Well, What do You Know?

"I met a man at the coffee shop, and was telling him all about the powerful players in the Middle East controversy. Found out at the end of the conversation that this man lives next door to me."


I wonder if we can't see any of the world, because we are trying to see all of it.

(background in Amusing Ourselves to Death)
(Inspired by a small portion of the Pilgrim's Regress, p. 198-199.)


In our modern age, we are inundated with information. We have the ability to know what is going on (albeit, perhaps a bit skewed) in almost any part of the world. It has almost become a moral obligation to be not only aware, but punditic and opinionated to the point of argument.

But what has actually occurred is the exact opposite. We don't care. We are overloaded with information, and so we withdraw from it all.

Perhaps, in trying to see the whole forest, we see and care less about the trees. Perhaps, in trying to know the whole world, we know nothing about our neighbor. Perhaps, in trying to become part of the "universal consciousness," we are in fact, comatose.

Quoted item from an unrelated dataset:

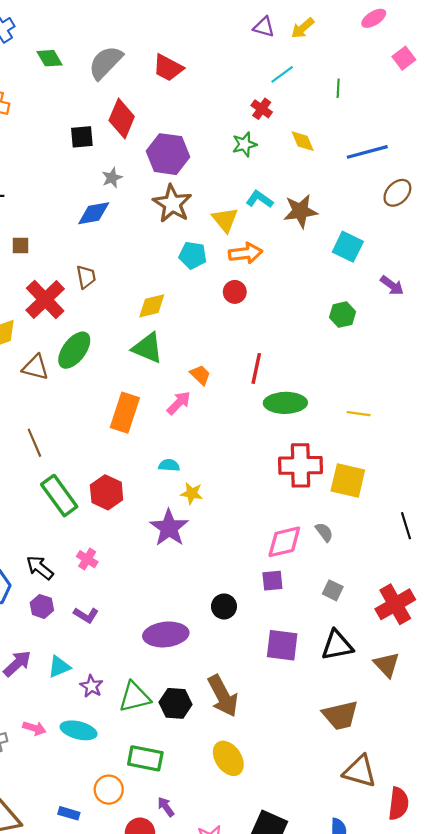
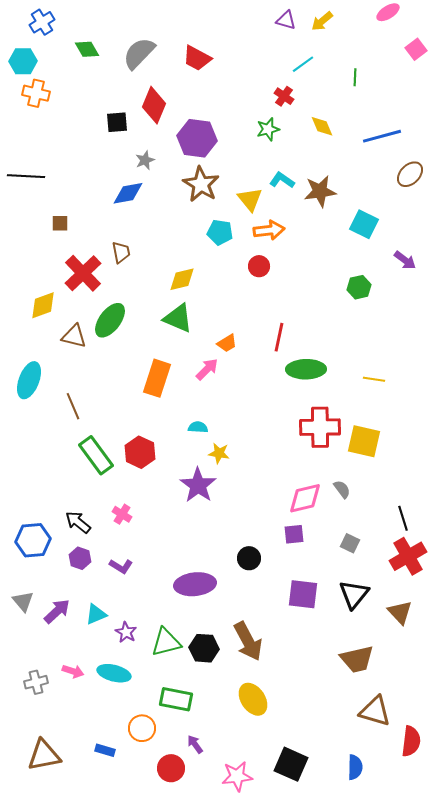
orange trapezoid: (200, 375) -> (227, 343), turned 105
black line: (406, 526) -> (403, 518), moved
black triangle: (337, 645) -> (354, 594), turned -40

What if we were created for the opposite. What if, in knowing one person so well, we can then meet all people, because we know they are just like our friend. What if, by loving our community, that love would overflow to every community we see. What if, by being so attached to one place, we then care about every place, because we know it is someone's home.

If we quit trying to save the world, (and tried to save our neighborhood) perhaps we would.

"The Landlord has knit our hearts so closely to time and place -- to one friend rather than another and one shire more than all the land."
"Out, little spear that stabs. I, fool, believed
I had outgrown the local, unique sting,
I had transmuted away (I was deceived)
Into love universal the lov'd thing."